### EXERCISE BRIEF
Within the lines below, the span from the line with "question, vous pouvez contacter" to the line with "allergie à une", both ends included, is to be reproduced exactly, with pictures omitted.

### DATA FOR PROCESSING
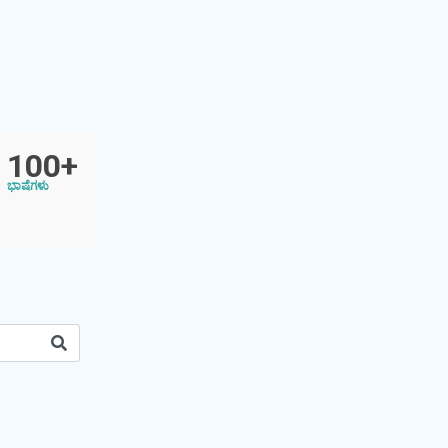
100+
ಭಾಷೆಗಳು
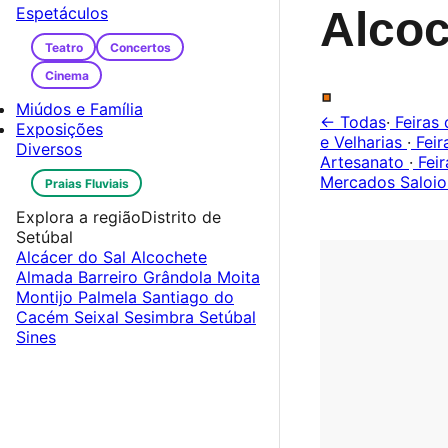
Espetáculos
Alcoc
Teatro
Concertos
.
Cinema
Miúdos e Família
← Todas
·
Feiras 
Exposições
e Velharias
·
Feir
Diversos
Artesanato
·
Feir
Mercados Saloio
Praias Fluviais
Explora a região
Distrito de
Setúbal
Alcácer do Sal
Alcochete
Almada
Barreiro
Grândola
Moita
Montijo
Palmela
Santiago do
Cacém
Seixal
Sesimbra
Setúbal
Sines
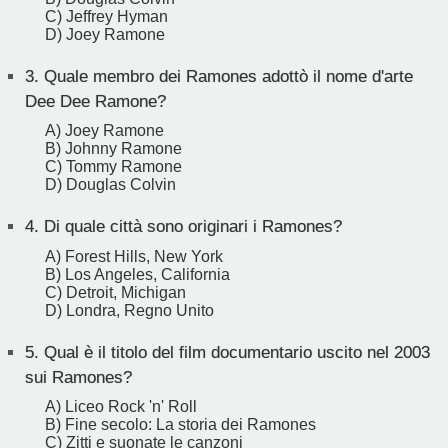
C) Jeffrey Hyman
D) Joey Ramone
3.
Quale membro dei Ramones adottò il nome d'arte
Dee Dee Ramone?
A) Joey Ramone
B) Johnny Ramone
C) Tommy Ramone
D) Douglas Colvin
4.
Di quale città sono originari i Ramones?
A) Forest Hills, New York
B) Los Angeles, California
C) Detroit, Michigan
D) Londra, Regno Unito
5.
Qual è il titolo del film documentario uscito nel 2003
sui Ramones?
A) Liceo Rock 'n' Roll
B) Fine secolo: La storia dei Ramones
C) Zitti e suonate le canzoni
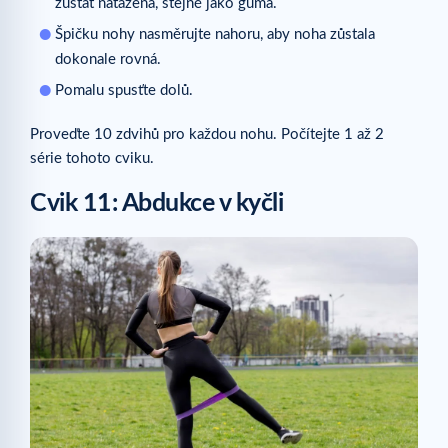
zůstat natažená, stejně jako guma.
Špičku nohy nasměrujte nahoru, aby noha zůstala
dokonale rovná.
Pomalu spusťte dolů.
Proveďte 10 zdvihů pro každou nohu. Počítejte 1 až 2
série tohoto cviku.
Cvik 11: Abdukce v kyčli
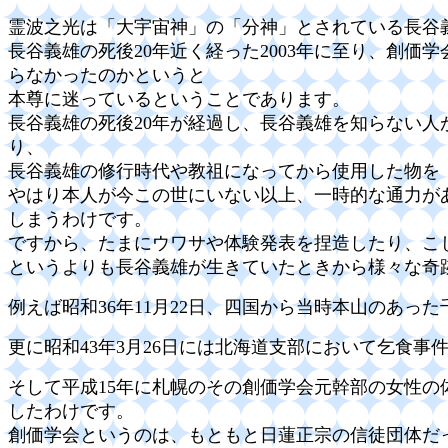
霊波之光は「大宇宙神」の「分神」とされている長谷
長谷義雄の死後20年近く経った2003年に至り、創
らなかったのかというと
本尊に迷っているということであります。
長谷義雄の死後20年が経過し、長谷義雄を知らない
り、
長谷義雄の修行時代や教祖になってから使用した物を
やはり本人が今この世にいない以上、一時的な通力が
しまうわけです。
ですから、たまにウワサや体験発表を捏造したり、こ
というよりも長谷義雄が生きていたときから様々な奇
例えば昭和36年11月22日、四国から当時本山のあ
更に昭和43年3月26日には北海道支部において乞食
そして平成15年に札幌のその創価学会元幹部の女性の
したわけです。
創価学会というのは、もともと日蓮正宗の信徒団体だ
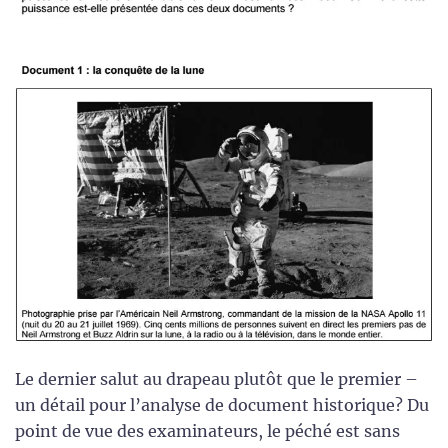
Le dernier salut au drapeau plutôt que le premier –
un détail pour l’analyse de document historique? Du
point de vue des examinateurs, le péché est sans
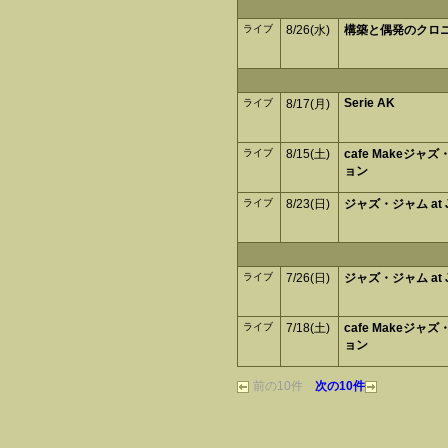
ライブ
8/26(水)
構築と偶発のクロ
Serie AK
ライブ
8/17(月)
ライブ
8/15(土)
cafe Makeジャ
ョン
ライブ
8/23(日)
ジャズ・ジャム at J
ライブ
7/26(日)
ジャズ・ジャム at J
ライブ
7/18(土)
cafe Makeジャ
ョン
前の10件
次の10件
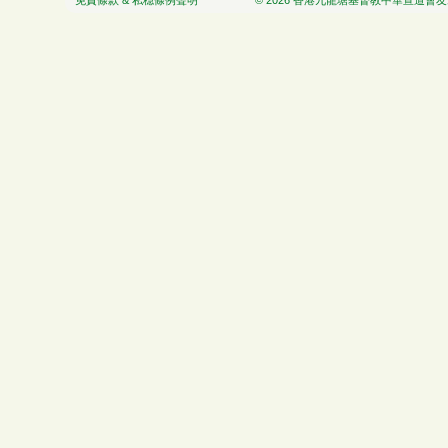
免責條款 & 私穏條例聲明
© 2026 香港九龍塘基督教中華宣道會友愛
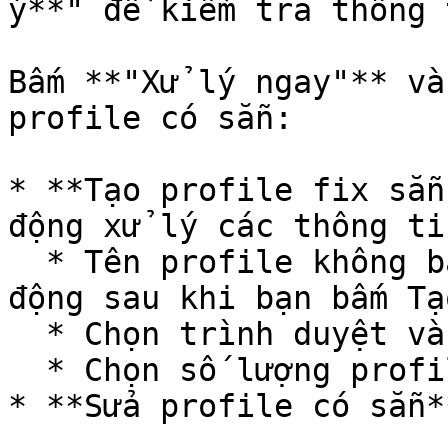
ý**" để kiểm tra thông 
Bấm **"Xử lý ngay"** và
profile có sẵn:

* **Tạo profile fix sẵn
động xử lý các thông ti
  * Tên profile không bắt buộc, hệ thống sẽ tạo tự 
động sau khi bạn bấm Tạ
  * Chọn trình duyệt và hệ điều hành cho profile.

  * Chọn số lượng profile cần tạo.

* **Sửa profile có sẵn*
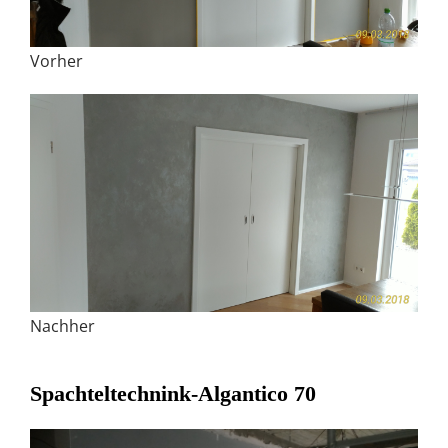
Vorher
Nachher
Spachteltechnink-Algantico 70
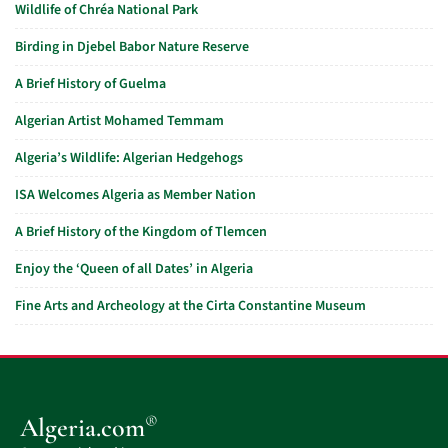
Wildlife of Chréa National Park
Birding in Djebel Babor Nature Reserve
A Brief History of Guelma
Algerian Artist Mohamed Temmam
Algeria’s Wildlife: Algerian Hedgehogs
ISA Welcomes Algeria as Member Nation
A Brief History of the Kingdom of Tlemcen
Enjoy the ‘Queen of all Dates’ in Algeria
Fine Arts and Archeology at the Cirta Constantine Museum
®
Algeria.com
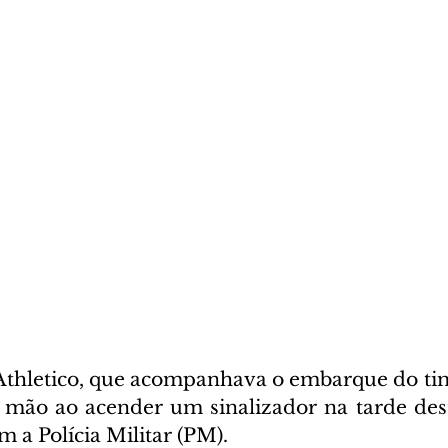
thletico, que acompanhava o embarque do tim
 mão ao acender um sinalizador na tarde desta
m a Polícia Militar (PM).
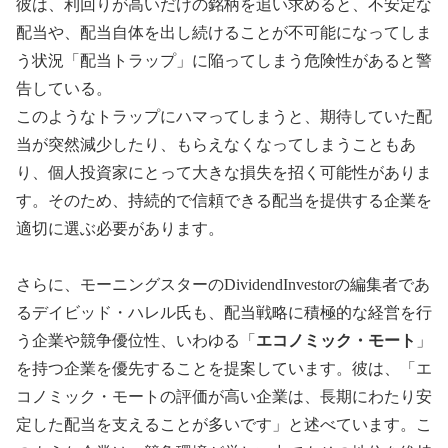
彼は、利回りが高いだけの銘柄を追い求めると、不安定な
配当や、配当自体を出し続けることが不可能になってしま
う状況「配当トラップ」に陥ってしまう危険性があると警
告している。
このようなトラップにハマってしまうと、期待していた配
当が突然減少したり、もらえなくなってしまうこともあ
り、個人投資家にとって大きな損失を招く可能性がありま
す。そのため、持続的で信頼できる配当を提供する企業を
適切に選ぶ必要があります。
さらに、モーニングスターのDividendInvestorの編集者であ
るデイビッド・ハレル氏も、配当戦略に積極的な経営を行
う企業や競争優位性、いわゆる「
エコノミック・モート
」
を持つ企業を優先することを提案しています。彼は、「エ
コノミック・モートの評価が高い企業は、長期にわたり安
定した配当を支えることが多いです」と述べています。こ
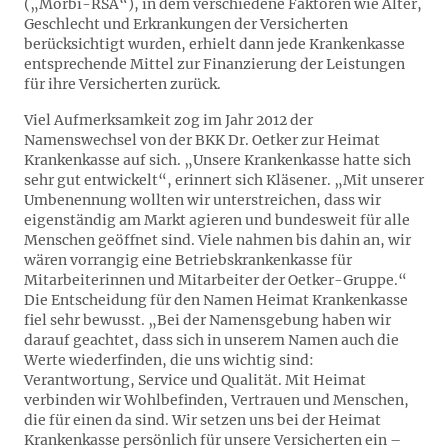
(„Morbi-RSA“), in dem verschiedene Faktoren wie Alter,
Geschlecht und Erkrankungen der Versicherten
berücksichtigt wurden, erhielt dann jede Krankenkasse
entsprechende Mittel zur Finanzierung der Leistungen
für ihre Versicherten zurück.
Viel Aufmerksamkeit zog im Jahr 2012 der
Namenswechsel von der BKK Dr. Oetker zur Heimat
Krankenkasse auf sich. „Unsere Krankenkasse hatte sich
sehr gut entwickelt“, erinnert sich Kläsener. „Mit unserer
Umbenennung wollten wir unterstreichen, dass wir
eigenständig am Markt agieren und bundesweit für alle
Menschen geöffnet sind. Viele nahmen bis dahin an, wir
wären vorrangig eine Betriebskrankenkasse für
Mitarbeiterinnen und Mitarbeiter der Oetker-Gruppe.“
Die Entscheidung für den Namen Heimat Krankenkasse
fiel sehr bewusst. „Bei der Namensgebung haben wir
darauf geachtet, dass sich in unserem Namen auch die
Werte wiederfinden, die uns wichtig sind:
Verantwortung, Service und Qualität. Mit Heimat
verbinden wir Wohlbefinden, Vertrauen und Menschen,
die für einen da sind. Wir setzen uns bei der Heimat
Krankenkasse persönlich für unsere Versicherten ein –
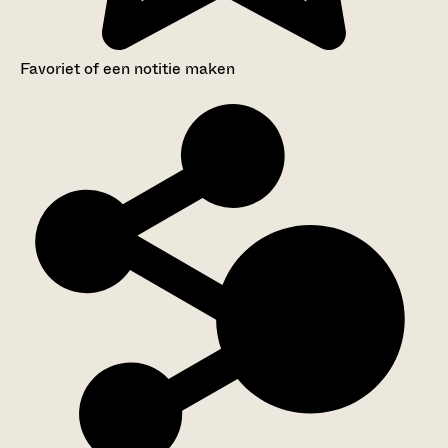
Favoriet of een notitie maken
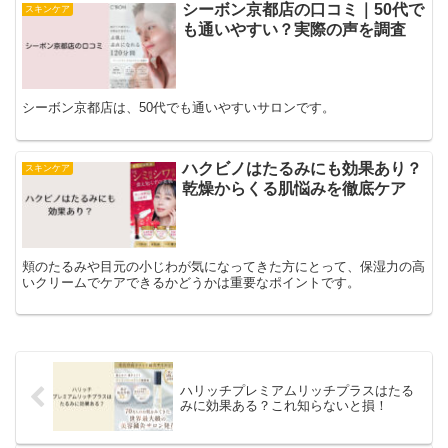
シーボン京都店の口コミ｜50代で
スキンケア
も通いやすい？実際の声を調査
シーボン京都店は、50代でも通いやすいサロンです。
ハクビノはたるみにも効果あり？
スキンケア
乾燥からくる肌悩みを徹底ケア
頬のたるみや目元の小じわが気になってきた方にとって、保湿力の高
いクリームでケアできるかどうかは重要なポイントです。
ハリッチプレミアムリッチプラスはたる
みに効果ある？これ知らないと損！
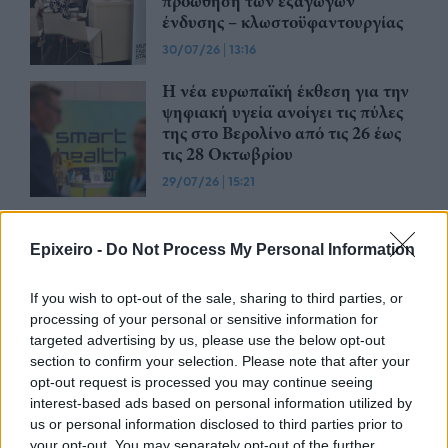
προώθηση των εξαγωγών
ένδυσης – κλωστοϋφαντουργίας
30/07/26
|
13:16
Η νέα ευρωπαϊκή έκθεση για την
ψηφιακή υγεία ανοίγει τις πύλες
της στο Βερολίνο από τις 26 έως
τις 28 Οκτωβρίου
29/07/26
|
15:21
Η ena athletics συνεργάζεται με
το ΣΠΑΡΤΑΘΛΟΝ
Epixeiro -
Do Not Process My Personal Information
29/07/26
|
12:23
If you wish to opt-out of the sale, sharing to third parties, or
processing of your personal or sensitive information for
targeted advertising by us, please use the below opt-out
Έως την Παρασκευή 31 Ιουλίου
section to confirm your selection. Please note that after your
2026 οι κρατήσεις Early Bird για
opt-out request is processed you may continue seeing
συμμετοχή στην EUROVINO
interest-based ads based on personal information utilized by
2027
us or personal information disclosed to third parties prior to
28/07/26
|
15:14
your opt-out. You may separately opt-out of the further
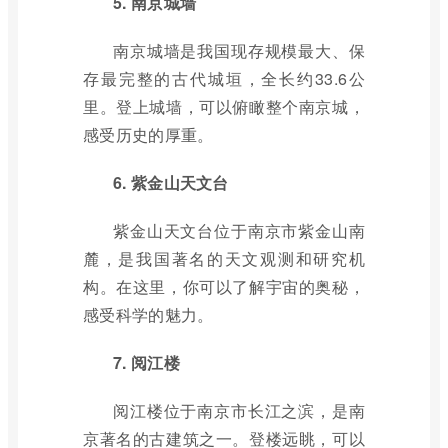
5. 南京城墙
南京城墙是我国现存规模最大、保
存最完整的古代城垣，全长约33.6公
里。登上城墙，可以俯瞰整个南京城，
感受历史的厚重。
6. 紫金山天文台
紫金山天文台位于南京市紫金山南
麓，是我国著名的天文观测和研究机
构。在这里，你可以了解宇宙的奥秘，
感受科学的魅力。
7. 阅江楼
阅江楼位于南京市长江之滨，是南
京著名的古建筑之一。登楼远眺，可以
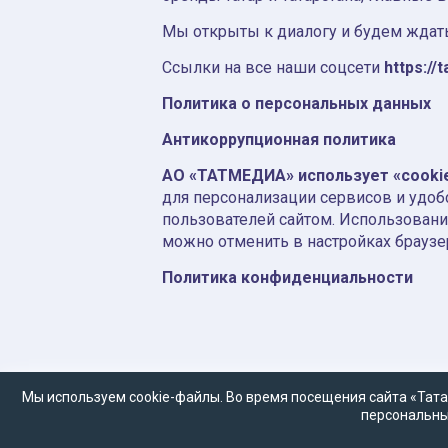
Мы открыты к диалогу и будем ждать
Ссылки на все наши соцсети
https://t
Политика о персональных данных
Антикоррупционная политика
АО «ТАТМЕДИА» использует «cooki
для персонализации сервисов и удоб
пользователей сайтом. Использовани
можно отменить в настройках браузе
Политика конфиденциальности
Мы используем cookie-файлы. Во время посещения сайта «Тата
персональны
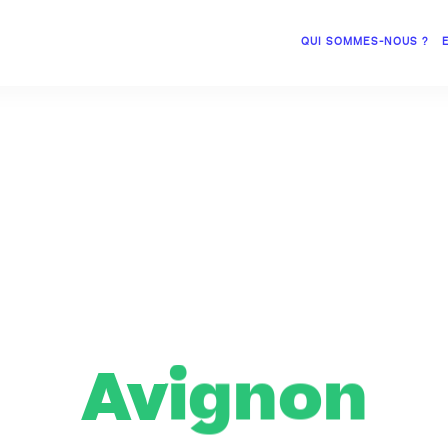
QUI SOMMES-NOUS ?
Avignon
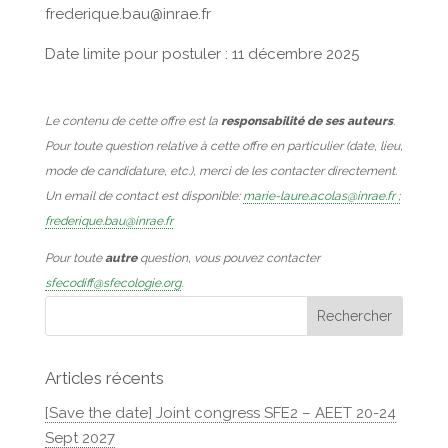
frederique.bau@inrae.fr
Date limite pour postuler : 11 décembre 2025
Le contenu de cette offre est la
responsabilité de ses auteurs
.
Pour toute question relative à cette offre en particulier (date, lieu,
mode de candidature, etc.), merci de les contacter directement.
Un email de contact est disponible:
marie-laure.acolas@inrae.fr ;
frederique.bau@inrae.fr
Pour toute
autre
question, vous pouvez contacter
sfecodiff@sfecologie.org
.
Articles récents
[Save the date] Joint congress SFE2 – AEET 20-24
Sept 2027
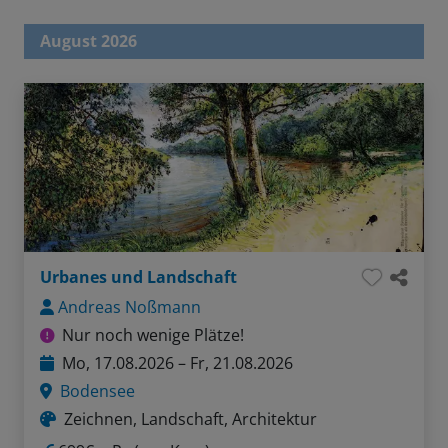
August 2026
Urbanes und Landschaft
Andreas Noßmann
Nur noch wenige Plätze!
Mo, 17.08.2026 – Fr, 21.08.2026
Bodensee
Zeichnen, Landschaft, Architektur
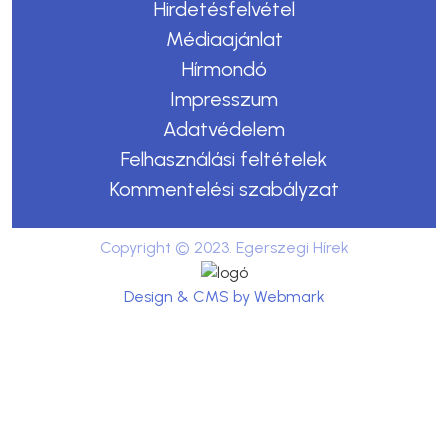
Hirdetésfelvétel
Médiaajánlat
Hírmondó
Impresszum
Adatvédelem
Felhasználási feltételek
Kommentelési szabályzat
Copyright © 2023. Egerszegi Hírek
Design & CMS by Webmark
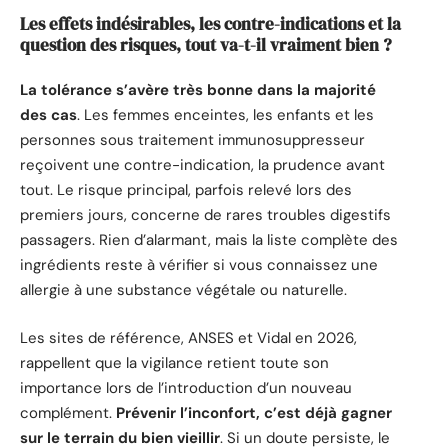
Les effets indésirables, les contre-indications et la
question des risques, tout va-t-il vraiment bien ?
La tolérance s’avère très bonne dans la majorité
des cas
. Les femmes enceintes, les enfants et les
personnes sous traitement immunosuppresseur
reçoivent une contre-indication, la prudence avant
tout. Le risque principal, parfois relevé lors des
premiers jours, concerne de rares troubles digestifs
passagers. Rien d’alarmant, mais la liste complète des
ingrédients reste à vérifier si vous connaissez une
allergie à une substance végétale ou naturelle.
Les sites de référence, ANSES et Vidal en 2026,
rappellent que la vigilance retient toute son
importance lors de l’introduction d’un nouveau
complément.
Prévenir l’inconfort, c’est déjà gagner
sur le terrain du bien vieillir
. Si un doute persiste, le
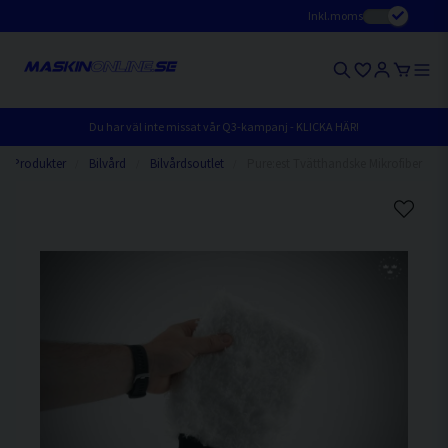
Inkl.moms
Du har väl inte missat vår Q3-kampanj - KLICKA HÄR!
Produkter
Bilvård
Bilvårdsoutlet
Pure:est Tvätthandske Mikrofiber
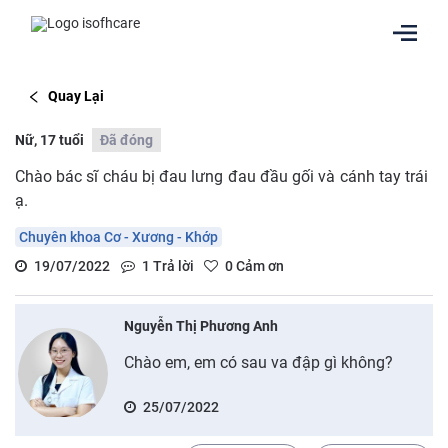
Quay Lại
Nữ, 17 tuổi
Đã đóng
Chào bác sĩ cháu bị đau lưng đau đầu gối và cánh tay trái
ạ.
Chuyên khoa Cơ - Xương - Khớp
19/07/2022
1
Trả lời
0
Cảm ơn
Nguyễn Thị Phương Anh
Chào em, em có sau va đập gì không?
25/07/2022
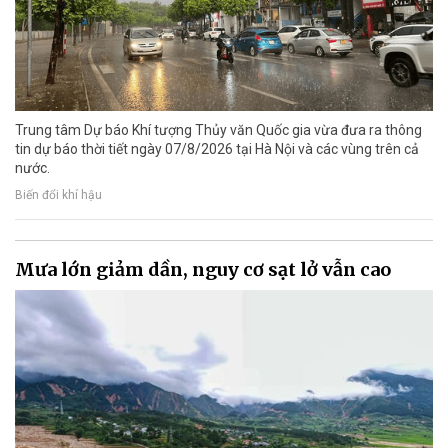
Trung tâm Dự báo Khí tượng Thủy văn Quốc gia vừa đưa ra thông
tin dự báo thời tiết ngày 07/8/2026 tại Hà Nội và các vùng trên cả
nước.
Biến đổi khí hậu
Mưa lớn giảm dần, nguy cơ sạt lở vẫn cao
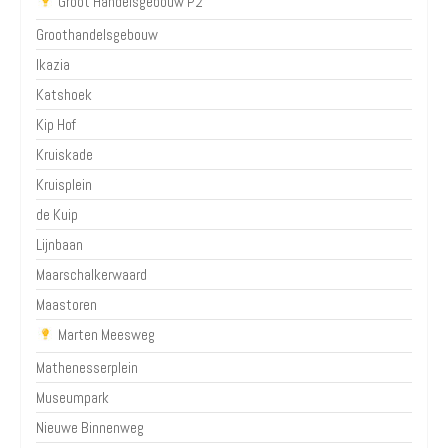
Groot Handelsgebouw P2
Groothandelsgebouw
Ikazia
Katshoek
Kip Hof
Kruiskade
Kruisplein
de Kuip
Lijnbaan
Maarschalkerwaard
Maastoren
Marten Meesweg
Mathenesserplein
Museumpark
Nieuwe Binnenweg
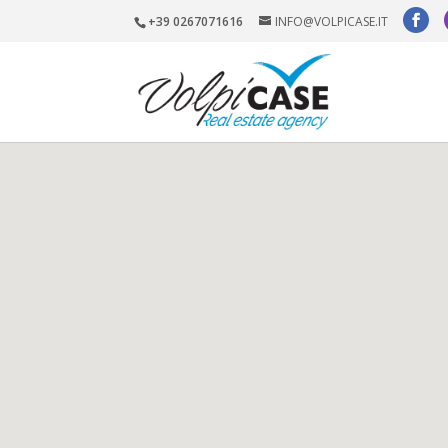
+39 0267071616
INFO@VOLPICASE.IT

### EXERCISE SOLUTION
question, vous pouvez contacter
sfecodiff@sfecologie.org
.
Articles récents
[Save the date] Joint congress SFE2 – AEET 20-24
Sept 2027
August 2026
Urbanes und Landschaft
Andreas Noßmann
Nur noch wenige Plätze!
Mo, 17.08.2026 – Fr, 21.08.2026
Bodensee
Zeichnen, Landschaft, Architektur
Hirdetésfelvétel
Médiaajánlat
Hírmondó
Impresszum
Adatvédelem
Felhasználási feltételek
Kommentelési szabályzat
Copyright © 2023. Egerszegi Hírek
Design & CMS by Webmark
Les effets indésirables, les contre-indications et la
question des risques, tout va-t-il vraiment bien ?
La tolérance s’avère très bonne dans la majorité
des cas
. Les femmes enceintes, les enfants et les
personnes sous traitement immunosuppresseur
reçoivent une contre-indication, la prudence avant
tout. Le risque principal, parfois relevé lors des
premiers jours, concerne de rares troubles digestifs
passagers. Rien d’alarmant, mais la liste complète des
ingrédients reste à vérifier si vous connaissez une
allergie à une substance végétale ou naturelle.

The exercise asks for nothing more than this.